Segment Start: Raw data

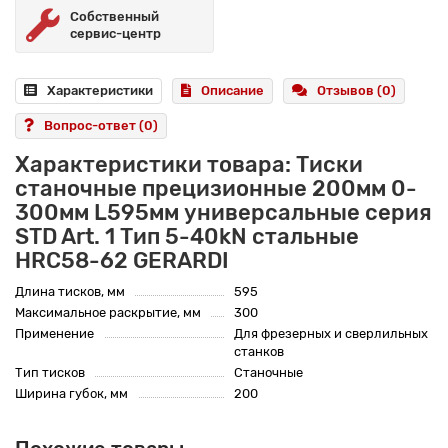
Собственный
сервис-центр
Характеристики
Описание
Отзывов (0)
Вопрос-ответ
(0)
Характеристики товара: Тиски
станочные прецизионные 200мм 0-
300мм L595мм универсальные серия
STD Art. 1 Тип 5-40kN стальные
HRC58-62 GERARDI
Длина тисков, мм
595
Максимальное раскрытие, мм
300
Применение
Для фрезерных и сверлильных
станков
Тип тисков
Станочные
Ширина губок, мм
200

Segment End: Raw data

Pictures aside, restate the entries word for word.

Собственный
сервис-центр
Характеристики
Описание
Отзывов (0)
Вопрос-ответ
(0)
Характеристики товара: Тиски
станочные прецизионные 200мм 0-
300мм L595мм универсальные серия
STD Art. 1 Тип 5-40kN стальные
HRC58-62 GERARDI
Длина тисков, мм
595
Максимальное раскрытие, мм
300
Применение
Для фрезерных и сверлильных
станков
Тип тисков
Станочные
Ширина губок, мм
200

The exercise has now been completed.